Pharmacology (Gr. pharmakon – a drug or poison, logos – word or discourse) is the science dealing with actions of drugs on the body (pharmacodynamics) and the fate of drugs in the body (pharmacokinetics). It overlaps with pharmacy, the science of preparation of drugs; much of it deals with therapeutics, the treatment of disease (by whatever means).
Toxicology is the branch of pharmacology dealing with the “undesirable” effects of drugs on biological processes (in the case of a nerve gas the bad effect may be a desired one).
In order for a drug to work, it must enter the body and somehow be distributed in such a way that it gets to its site of action. In most cases the site of action is a macromolecular “receptor” located in the target tissue. Most drug effects are temporary, because the body has systems for drug detoxification and elimination. We will consider these issues broadly for now and go into more depth in individual lectures. As you read, refer to the figure below:
Overview of Pharmacokinetics:-
Pharmacokinetics: -“What the body does to the drug”
1. The drug may enter the body in a variety of ways: as an oral liquid, pill, or capsule; as an inhaled vapor or aerosol; absorbed through intact skin or a mucous membrane; injected into muscle, subcutaneous tissue, spinal fluid, or directly into the bloodstream. As we shall see, the physical properties of the drug and the specific way it is prepared greatly influence the speed of absorption.
2. If the drug is given orally and swallowed, it must be absorbed from the GI tract into the portal circulation. If it is absorbed from the skin, mouth, lungs or muscle it will go directly into the systemic circulation. If drug is injected directly into the bloodstream (e.g., intravenous injection), 100% of it is available for distribution to tissues.

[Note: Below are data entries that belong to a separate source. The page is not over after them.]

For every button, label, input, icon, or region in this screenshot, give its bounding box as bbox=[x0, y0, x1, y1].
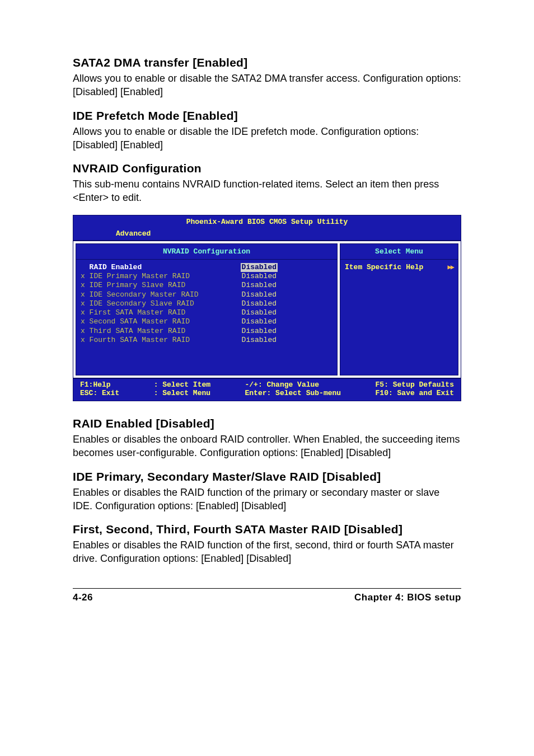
arrow-right-icon: ▶▶ bbox=[447, 263, 453, 271]
body-ide-prefetch: Allows you to enable or disable the IDE … bbox=[73, 125, 461, 152]
heading-ide-prefetch: IDE Prefetch Mode [Enabled] bbox=[73, 109, 461, 123]
chapter-label: Chapter 4: BIOS setup bbox=[354, 592, 461, 603]
bios-left-panel: NVRAID Configuration RAID EnabledDisable… bbox=[76, 243, 338, 375]
heading-sata2: SATA2 DMA transfer [Enabled] bbox=[73, 56, 461, 69]
footer-col-2: : Select Item : Select Menu bbox=[154, 381, 210, 398]
bios-title: Phoenix-Award BIOS CMOS Setup Utility bbox=[73, 215, 461, 228]
bios-tabs: Advanced bbox=[73, 228, 461, 240]
bios-item-row[interactable]: x IDE Primary Slave RAIDDisabled bbox=[81, 281, 332, 290]
bios-help-label: Item Specific Help bbox=[345, 263, 423, 271]
bios-item-value: Disabled bbox=[242, 272, 332, 281]
heading-ide-prim-sec: IDE Primary, Secondary Master/Slave RAID… bbox=[73, 470, 461, 483]
bios-item-value: Disabled bbox=[242, 299, 332, 308]
bios-screen: Phoenix-Award BIOS CMOS Setup Utility Ad… bbox=[73, 215, 461, 401]
bios-footer: F1:Help ESC: Exit : Select Item : Select… bbox=[73, 378, 461, 401]
bios-item-row[interactable]: x IDE Primary Master RAIDDisabled bbox=[81, 272, 332, 281]
page-number: 4-26 bbox=[73, 592, 93, 603]
bios-item-row[interactable]: x Second SATA Master RAIDDisabled bbox=[81, 317, 332, 326]
body-nvraid: This sub-menu contains NVRAID function-r… bbox=[73, 177, 461, 205]
bios-item-value: Disabled bbox=[242, 308, 332, 317]
bios-item-row[interactable]: x IDE Secondary Slave RAIDDisabled bbox=[81, 299, 332, 308]
bios-item-row[interactable]: x IDE Secondary Master RAIDDisabled bbox=[81, 290, 332, 299]
bios-item-label: x IDE Secondary Slave RAID bbox=[81, 299, 194, 308]
bios-item-value: Disabled bbox=[242, 290, 332, 299]
heading-sata-master: First, Second, Third, Fourth SATA Master… bbox=[73, 523, 461, 536]
bios-item-label: x IDE Secondary Master RAID bbox=[81, 290, 199, 299]
bios-item-label: x IDE Primary Master RAID bbox=[81, 272, 190, 281]
bios-item-label: x Third SATA Master RAID bbox=[81, 327, 185, 336]
bios-item-row[interactable]: RAID EnabledDisabled bbox=[81, 263, 332, 272]
bios-help-text: Item Specific Help ▶▶ bbox=[340, 260, 458, 275]
bios-item-label: x Second SATA Master RAID bbox=[81, 317, 190, 326]
footer-col-4: F5: Setup Defaults F10: Save and Exit bbox=[376, 381, 454, 398]
bios-item-value: Disabled bbox=[242, 327, 332, 336]
bios-item-value: Disabled bbox=[242, 336, 332, 345]
heading-raid-enabled: RAID Enabled [Disabled] bbox=[73, 417, 461, 430]
page-footer: 4-26 Chapter 4: BIOS setup bbox=[73, 588, 461, 603]
footer-col-1: F1:Help ESC: Exit bbox=[80, 381, 119, 398]
bios-item-label: x First SATA Master RAID bbox=[81, 308, 185, 317]
heading-nvraid: NVRAID Configuration bbox=[73, 162, 461, 175]
bios-right-panel: Select Menu Item Specific Help ▶▶ bbox=[340, 243, 458, 375]
bios-left-title: NVRAID Configuration bbox=[76, 244, 337, 260]
bios-item-label: RAID Enabled bbox=[81, 263, 142, 272]
bios-item-label: x Fourth SATA Master RAID bbox=[81, 336, 190, 345]
body-ide-prim-sec: Enables or disables the RAID function of… bbox=[73, 486, 461, 513]
bios-item-label: x IDE Primary Slave RAID bbox=[81, 281, 185, 290]
bios-items-list: RAID EnabledDisabledx IDE Primary Master… bbox=[76, 260, 337, 375]
bios-tab-advanced[interactable]: Advanced bbox=[110, 228, 156, 239]
footer-col-3: -/+: Change Value Enter: Select Sub-menu bbox=[245, 381, 341, 398]
bios-item-value: Disabled bbox=[241, 263, 278, 272]
body-sata2: Allows you to enable or disable the SATA… bbox=[73, 72, 461, 99]
bios-item-value: Disabled bbox=[242, 317, 332, 326]
body-sata-master: Enables or disables the RAID function of… bbox=[73, 538, 461, 566]
bios-right-title: Select Menu bbox=[340, 244, 458, 260]
bios-item-value: Disabled bbox=[242, 281, 332, 290]
bios-item-row[interactable]: x First SATA Master RAIDDisabled bbox=[81, 308, 332, 317]
body-raid-enabled: Enables or disables the onboard RAID con… bbox=[73, 433, 461, 460]
bios-item-row[interactable]: x Fourth SATA Master RAIDDisabled bbox=[81, 336, 332, 345]
bios-item-row[interactable]: x Third SATA Master RAIDDisabled bbox=[81, 327, 332, 336]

This is not usually the case for other modes of administration. For example, drug which is absorbed via the portal circulation must first pass through the liver which is the primary site of drug metabolism (biotransformation). Some of the drug may therefore be metabolized before it ever reaches the systemic blood. In this case, “first-pass” metabolism reduces the bioavailability to less than 100%.
3. Once the drug is in the bloodstream a portion of it may exist as free drug, dissolved in plasma water. Some drug will be reversibly taken up by red cells and some will be reversibly bound to plasma proteins. For many drugs, the bound forms can account for 95-98% of the total. This is important because it is the free drug which traverses cell membranes and produces the effect. It is also important because protein-bound drug can act as a reservoir which releases drug slowly and thus prolongs its action.
4. The unbound drug may then follow its concentration gradient and distribute into peripheral tissues. In some cases, the tissue contains the target site and in others the tissue is not affected by the drug. Sites of non-specific binding act as further reservoirs for the drug. This total volume of distribution determines the equilibrium concentration of drug after a specified dose.
5. Tissue-bound drug eventually reenters the bloodstream where it perfuses the liver and kidneys. The liver metabolizes most drugs into inactive or less active compounds which are more readily excreted. These metabolites and some of the parent compound may be excreted in the bile and eventually may pass out of the body in the feces. Alternatively, some of the drug may be reabsorbed again, farther down the GI tract (the so-called enterohepatic cycle). Any biotransformed drug which is not excreted in bile passes back into the systemic circulation.
6. Parent drug and metabolites in the bloodstream may then be excreted: most are filtered by the kidney, where a portion undergoes reabsorption, and the remainder is excreted in the urine. Some drugs are actively secreted into the renal tubule. Another route of excretion is the lung: Drugs like alcohol and the anesthetic gases are eliminated by this route. Smaller amounts of drug are eliminated in the sweat, tears and breast milk.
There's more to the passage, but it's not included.